While we were there, I commented on the state of the paintwork. Uncle Norm’’ eyes twinkled and he asked me if I could paint.
The next week, I would be return to paint a door. I would stay for nearly 25 years!!!
Uncle Norm had between 20 and 30 classic British motorcycles that he had taken in part exchange. Bridport was full of bikers, most of whom were about to get a wonderful surprise.
After completing the painting job, my next task was to prepare the shop and workshop. It was to become home to 30 British motorbikes.
Word got around swiftly and in no time I was the darling of the Bridport biker set. I shifted classic motorbikes like they were going out of fashion. Well, they were! And they were highly sought by any self respecting biker.
The experience made me new friends instantly, en masse and soon I had a completely new social life.
By 1978, I had moved into a little one up, one down flat opposite the coal yard in town. By this time I was barman in Bridport’s busiest and most popular pub. The top bar of the Greyhound Hotel.
Aside from the Greyhound, I had discovered one other pub of worth.
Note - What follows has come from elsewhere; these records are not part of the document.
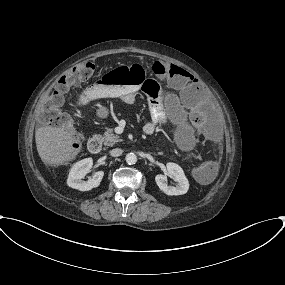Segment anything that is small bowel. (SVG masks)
Returning a JSON list of instances; mask_svg holds the SVG:
<instances>
[{
    "mask_svg": "<svg viewBox=\"0 0 285 285\" xmlns=\"http://www.w3.org/2000/svg\"><path fill=\"white\" fill-rule=\"evenodd\" d=\"M187 85V78L182 75L177 86L179 88H184ZM141 84L136 85H124L121 87H103L100 84L92 85L86 88L76 99V104L81 106L84 103L93 101L101 97H118L121 98L126 104H133L136 99V93L139 91ZM148 107L150 113V120L143 127L144 135H152L158 126L163 124V120L160 114L161 109V99L148 97ZM168 110L172 118L180 123L183 120L182 111L180 106L173 100L167 101ZM204 137L212 142H217L218 137L212 132H205ZM192 137H190L191 139ZM212 163V162H209ZM214 164V163H212ZM215 165V164H214Z\"/></svg>",
    "mask_w": 285,
    "mask_h": 285,
    "instance_id": "obj_1",
    "label": "small bowel"
}]
</instances>
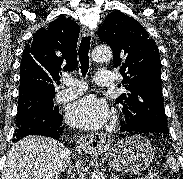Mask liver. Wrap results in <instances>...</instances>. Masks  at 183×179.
<instances>
[{
    "label": "liver",
    "mask_w": 183,
    "mask_h": 179,
    "mask_svg": "<svg viewBox=\"0 0 183 179\" xmlns=\"http://www.w3.org/2000/svg\"><path fill=\"white\" fill-rule=\"evenodd\" d=\"M70 163V150L42 136H27L7 155L2 179H58Z\"/></svg>",
    "instance_id": "obj_1"
}]
</instances>
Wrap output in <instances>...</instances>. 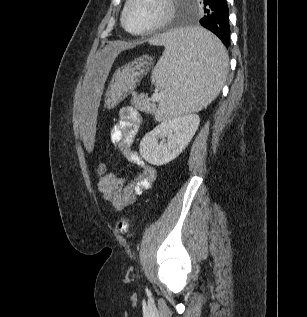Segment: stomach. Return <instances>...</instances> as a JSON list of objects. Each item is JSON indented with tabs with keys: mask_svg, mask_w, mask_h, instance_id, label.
Instances as JSON below:
<instances>
[{
	"mask_svg": "<svg viewBox=\"0 0 307 317\" xmlns=\"http://www.w3.org/2000/svg\"><path fill=\"white\" fill-rule=\"evenodd\" d=\"M151 64V58L142 56L133 62L126 64L114 73L112 82L105 95V106L113 107L130 93L139 82L144 68Z\"/></svg>",
	"mask_w": 307,
	"mask_h": 317,
	"instance_id": "1",
	"label": "stomach"
}]
</instances>
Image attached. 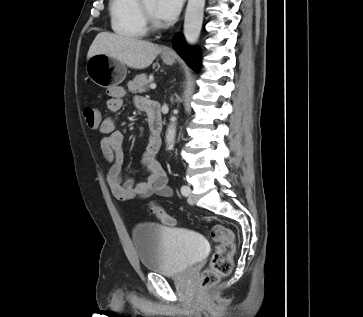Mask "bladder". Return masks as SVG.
Wrapping results in <instances>:
<instances>
[{"label": "bladder", "instance_id": "31cf9c89", "mask_svg": "<svg viewBox=\"0 0 363 317\" xmlns=\"http://www.w3.org/2000/svg\"><path fill=\"white\" fill-rule=\"evenodd\" d=\"M132 240L142 268L161 275L181 274L203 259L209 251L203 234L157 223L135 226Z\"/></svg>", "mask_w": 363, "mask_h": 317}]
</instances>
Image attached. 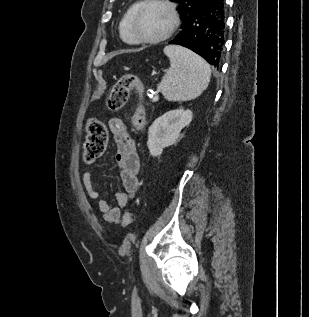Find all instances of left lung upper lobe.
<instances>
[{"label":"left lung upper lobe","instance_id":"obj_1","mask_svg":"<svg viewBox=\"0 0 309 317\" xmlns=\"http://www.w3.org/2000/svg\"><path fill=\"white\" fill-rule=\"evenodd\" d=\"M173 2L179 3L177 8L183 22L186 18L197 8L199 7L205 0H171Z\"/></svg>","mask_w":309,"mask_h":317}]
</instances>
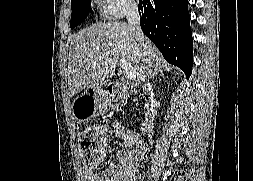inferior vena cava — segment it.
I'll use <instances>...</instances> for the list:
<instances>
[{"mask_svg":"<svg viewBox=\"0 0 253 181\" xmlns=\"http://www.w3.org/2000/svg\"><path fill=\"white\" fill-rule=\"evenodd\" d=\"M126 18H127L128 24L132 27L133 31L135 32L137 41L141 43V46L144 50L146 61H148L149 58L147 56V53L145 52L146 44H145L144 35L140 27V15H139L138 6L136 3L133 2L127 6ZM147 86H148L149 92H152L150 83H148ZM152 104L154 103L152 102Z\"/></svg>","mask_w":253,"mask_h":181,"instance_id":"602c4592","label":"inferior vena cava"}]
</instances>
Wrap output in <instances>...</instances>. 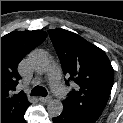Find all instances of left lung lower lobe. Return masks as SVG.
<instances>
[{"label":"left lung lower lobe","mask_w":123,"mask_h":123,"mask_svg":"<svg viewBox=\"0 0 123 123\" xmlns=\"http://www.w3.org/2000/svg\"><path fill=\"white\" fill-rule=\"evenodd\" d=\"M53 123H91V122L80 119L72 115L68 110L63 109V112L61 115L53 118Z\"/></svg>","instance_id":"1"}]
</instances>
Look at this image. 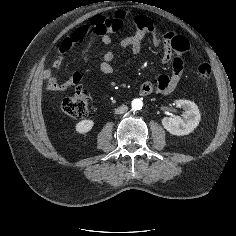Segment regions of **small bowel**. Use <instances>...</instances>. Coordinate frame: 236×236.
Here are the masks:
<instances>
[{
    "label": "small bowel",
    "mask_w": 236,
    "mask_h": 236,
    "mask_svg": "<svg viewBox=\"0 0 236 236\" xmlns=\"http://www.w3.org/2000/svg\"><path fill=\"white\" fill-rule=\"evenodd\" d=\"M94 32L99 36L103 44L110 46V48L103 54V59L99 67L103 73L111 74L114 71L112 61L115 57L116 45L112 42L110 31H102L100 27H97ZM146 35H150L154 46H161L163 48L161 61L164 64L171 63L172 73L170 75L159 76L156 85L150 82H144L140 86V94L147 96L155 91L162 95L170 94L174 91L182 78L184 71V61L182 56L189 51V42L184 36L178 35L174 32H166L163 34L157 33L151 19L145 17L144 20L136 23V31L133 34L121 39L120 46L122 48H129L132 53L138 54L142 49L143 40ZM73 37L74 36L71 35L63 40L59 47L58 54L52 63V69H46L43 73L46 88L51 92L66 90L80 82L81 77L77 72L73 73L69 79L64 82L59 81L54 76V71H58L62 68L64 54L82 38L81 37L75 41Z\"/></svg>",
    "instance_id": "small-bowel-1"
}]
</instances>
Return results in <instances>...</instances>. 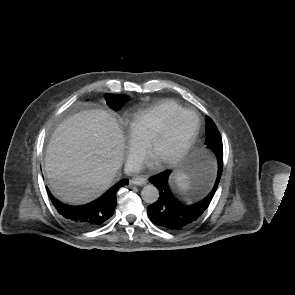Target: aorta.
<instances>
[{
    "label": "aorta",
    "mask_w": 295,
    "mask_h": 295,
    "mask_svg": "<svg viewBox=\"0 0 295 295\" xmlns=\"http://www.w3.org/2000/svg\"><path fill=\"white\" fill-rule=\"evenodd\" d=\"M141 197L146 203H155L159 198V190L152 184L145 185L141 191Z\"/></svg>",
    "instance_id": "aorta-1"
}]
</instances>
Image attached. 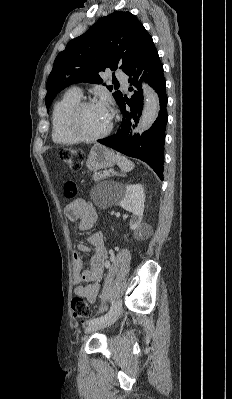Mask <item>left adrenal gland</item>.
I'll list each match as a JSON object with an SVG mask.
<instances>
[{"label": "left adrenal gland", "mask_w": 232, "mask_h": 399, "mask_svg": "<svg viewBox=\"0 0 232 399\" xmlns=\"http://www.w3.org/2000/svg\"><path fill=\"white\" fill-rule=\"evenodd\" d=\"M112 176H123L124 178V174H118V172H112Z\"/></svg>", "instance_id": "1"}]
</instances>
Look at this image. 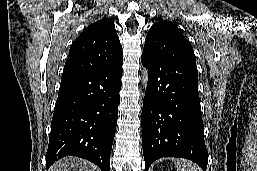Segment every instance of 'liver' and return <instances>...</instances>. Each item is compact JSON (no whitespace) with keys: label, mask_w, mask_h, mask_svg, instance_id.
Instances as JSON below:
<instances>
[{"label":"liver","mask_w":257,"mask_h":171,"mask_svg":"<svg viewBox=\"0 0 257 171\" xmlns=\"http://www.w3.org/2000/svg\"><path fill=\"white\" fill-rule=\"evenodd\" d=\"M49 171H93L92 165L76 157H66L57 161Z\"/></svg>","instance_id":"obj_1"}]
</instances>
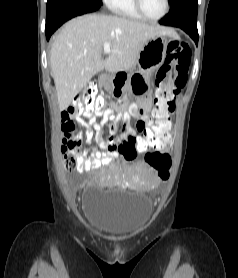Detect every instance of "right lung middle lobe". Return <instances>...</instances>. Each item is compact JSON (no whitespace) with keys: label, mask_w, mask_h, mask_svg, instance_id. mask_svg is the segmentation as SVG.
<instances>
[{"label":"right lung middle lobe","mask_w":238,"mask_h":278,"mask_svg":"<svg viewBox=\"0 0 238 278\" xmlns=\"http://www.w3.org/2000/svg\"><path fill=\"white\" fill-rule=\"evenodd\" d=\"M93 1H97V2H100V3H101V0H93Z\"/></svg>","instance_id":"dd1d6c3e"}]
</instances>
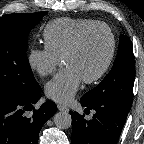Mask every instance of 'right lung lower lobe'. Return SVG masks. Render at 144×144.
<instances>
[{
  "label": "right lung lower lobe",
  "instance_id": "1",
  "mask_svg": "<svg viewBox=\"0 0 144 144\" xmlns=\"http://www.w3.org/2000/svg\"><path fill=\"white\" fill-rule=\"evenodd\" d=\"M40 97V86L25 95L0 96V144H38L42 126L56 113L52 101L33 108Z\"/></svg>",
  "mask_w": 144,
  "mask_h": 144
}]
</instances>
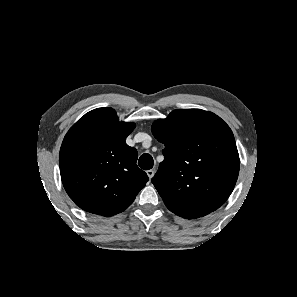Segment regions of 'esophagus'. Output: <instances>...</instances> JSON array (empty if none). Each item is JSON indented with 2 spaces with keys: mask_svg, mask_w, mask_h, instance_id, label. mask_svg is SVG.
I'll return each instance as SVG.
<instances>
[{
  "mask_svg": "<svg viewBox=\"0 0 297 297\" xmlns=\"http://www.w3.org/2000/svg\"><path fill=\"white\" fill-rule=\"evenodd\" d=\"M155 171L153 169L147 170V175L149 179H151L154 176Z\"/></svg>",
  "mask_w": 297,
  "mask_h": 297,
  "instance_id": "obj_1",
  "label": "esophagus"
}]
</instances>
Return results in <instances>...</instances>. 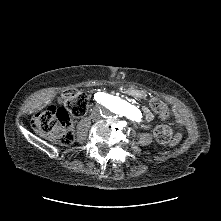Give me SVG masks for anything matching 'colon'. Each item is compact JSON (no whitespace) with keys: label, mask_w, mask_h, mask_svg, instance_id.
Here are the masks:
<instances>
[{"label":"colon","mask_w":221,"mask_h":221,"mask_svg":"<svg viewBox=\"0 0 221 221\" xmlns=\"http://www.w3.org/2000/svg\"><path fill=\"white\" fill-rule=\"evenodd\" d=\"M87 101L86 91L76 87L66 88L59 96V107L46 103L33 109V125L40 133L52 136L59 144L70 145L74 139L70 116L82 115L85 112ZM150 107L163 122L157 127L155 136L159 142L166 143L171 139V131L165 124L170 119V112L165 102L157 96L151 97ZM182 134L183 129L177 127L176 139L181 138Z\"/></svg>","instance_id":"1"}]
</instances>
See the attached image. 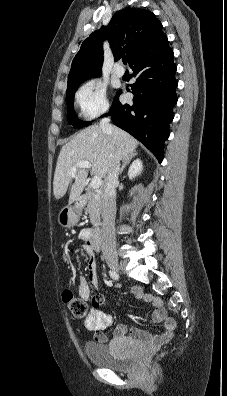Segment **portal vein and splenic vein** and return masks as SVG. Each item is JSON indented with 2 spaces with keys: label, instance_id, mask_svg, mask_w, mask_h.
Returning a JSON list of instances; mask_svg holds the SVG:
<instances>
[{
  "label": "portal vein and splenic vein",
  "instance_id": "obj_1",
  "mask_svg": "<svg viewBox=\"0 0 227 396\" xmlns=\"http://www.w3.org/2000/svg\"><path fill=\"white\" fill-rule=\"evenodd\" d=\"M91 163L90 162H88V161H80V162H78L73 168H72V170H71V175H74V173L76 172V169L77 168H86V169H88V168H91ZM101 184H102V180H101V177H99V176H94L93 178H92V180H91V183H90V187L92 188V189H99V187L101 186Z\"/></svg>",
  "mask_w": 227,
  "mask_h": 396
}]
</instances>
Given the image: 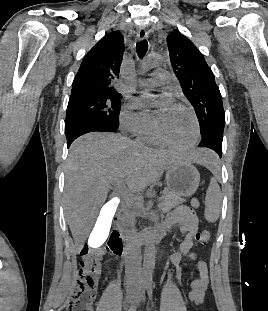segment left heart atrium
I'll return each mask as SVG.
<instances>
[{
    "label": "left heart atrium",
    "instance_id": "left-heart-atrium-1",
    "mask_svg": "<svg viewBox=\"0 0 268 311\" xmlns=\"http://www.w3.org/2000/svg\"><path fill=\"white\" fill-rule=\"evenodd\" d=\"M149 97V95L143 96L138 99L139 104H145V99ZM174 103L169 95H163L162 96V110H168L174 107Z\"/></svg>",
    "mask_w": 268,
    "mask_h": 311
}]
</instances>
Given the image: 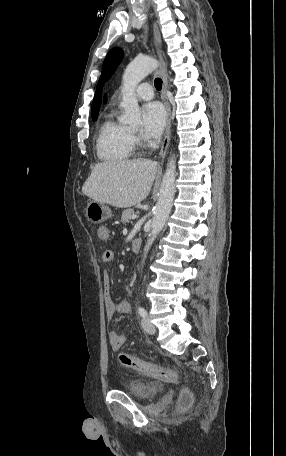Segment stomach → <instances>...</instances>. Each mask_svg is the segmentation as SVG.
I'll use <instances>...</instances> for the list:
<instances>
[{"instance_id":"stomach-1","label":"stomach","mask_w":286,"mask_h":456,"mask_svg":"<svg viewBox=\"0 0 286 456\" xmlns=\"http://www.w3.org/2000/svg\"><path fill=\"white\" fill-rule=\"evenodd\" d=\"M112 216L111 209L104 203L92 201L87 205L86 217L94 223L99 224Z\"/></svg>"}]
</instances>
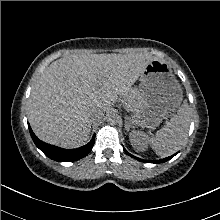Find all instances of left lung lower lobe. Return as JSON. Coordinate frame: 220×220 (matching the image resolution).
Listing matches in <instances>:
<instances>
[{"label":"left lung lower lobe","mask_w":220,"mask_h":220,"mask_svg":"<svg viewBox=\"0 0 220 220\" xmlns=\"http://www.w3.org/2000/svg\"><path fill=\"white\" fill-rule=\"evenodd\" d=\"M125 153L128 154L129 156L137 159L138 161H141V162H146V163H163V162H166L168 161L169 159H171L173 156H175L177 153H175L174 155L172 156H169L167 158H163V159H160V160H154V161H147V160H142V159H139L137 157H134L133 155L129 154L125 149H124Z\"/></svg>","instance_id":"1"}]
</instances>
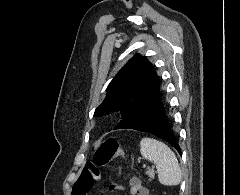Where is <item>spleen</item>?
Returning <instances> with one entry per match:
<instances>
[{
	"mask_svg": "<svg viewBox=\"0 0 240 195\" xmlns=\"http://www.w3.org/2000/svg\"><path fill=\"white\" fill-rule=\"evenodd\" d=\"M140 153L145 159L154 161L157 167L158 179L163 185H178L182 179V171L178 159L163 141L153 137H143L140 141Z\"/></svg>",
	"mask_w": 240,
	"mask_h": 195,
	"instance_id": "obj_1",
	"label": "spleen"
}]
</instances>
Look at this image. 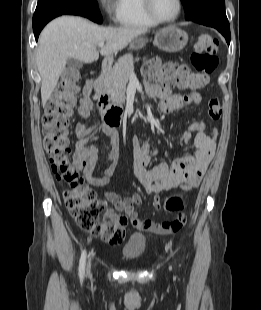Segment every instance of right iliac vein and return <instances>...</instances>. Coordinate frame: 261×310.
I'll return each instance as SVG.
<instances>
[{
	"instance_id": "obj_1",
	"label": "right iliac vein",
	"mask_w": 261,
	"mask_h": 310,
	"mask_svg": "<svg viewBox=\"0 0 261 310\" xmlns=\"http://www.w3.org/2000/svg\"><path fill=\"white\" fill-rule=\"evenodd\" d=\"M90 268H91V262H90V260H89L88 266H87V274H88V275L90 274Z\"/></svg>"
}]
</instances>
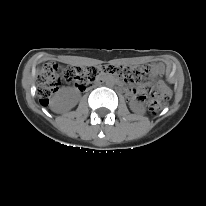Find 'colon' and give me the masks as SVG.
Here are the masks:
<instances>
[{"label":"colon","instance_id":"5ec220e1","mask_svg":"<svg viewBox=\"0 0 206 206\" xmlns=\"http://www.w3.org/2000/svg\"><path fill=\"white\" fill-rule=\"evenodd\" d=\"M102 72L119 75L130 81H137L145 78L148 70L144 67L107 66L103 68L72 66L61 71L58 65L46 63L40 68L37 75V93L40 104L43 106L48 105L50 98L57 91L62 79L66 82L75 83L80 90H85ZM148 97L150 110L158 112L163 107V100L169 98V93L165 86H161L160 92L150 88L148 89Z\"/></svg>","mask_w":206,"mask_h":206}]
</instances>
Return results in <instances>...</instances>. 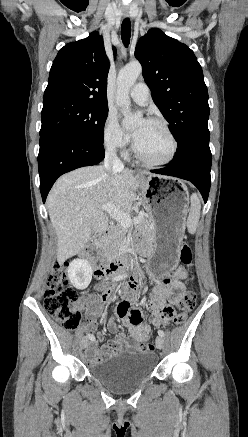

I had been using The Hope and Anchor pub since 1979. It was a classic hard drinking cider den full of raw atmosphere, raw characters and the hub of Bridport’s “party” scene.
Worthy of a book of its own, the adventures that spilled from that bar formed the core of what I understood to be real fun, happiness and the place where most of my long standing friendships first developed.
With the fashionable and smart customers I had befriended from The Greyhound and the individual free spirits I met in The Hope and Anchor, I felt I held a monopoly on just about every soul that lived in the town.
I was a gregarious, friendly and popular addition to the social life I adopted and presented myself as hedonist, comedian but loyal defender of my friends lifestyles. Able to take control of a situation, my companions welcomed the steel I brought to the occasional altercations that ignited in such an environment.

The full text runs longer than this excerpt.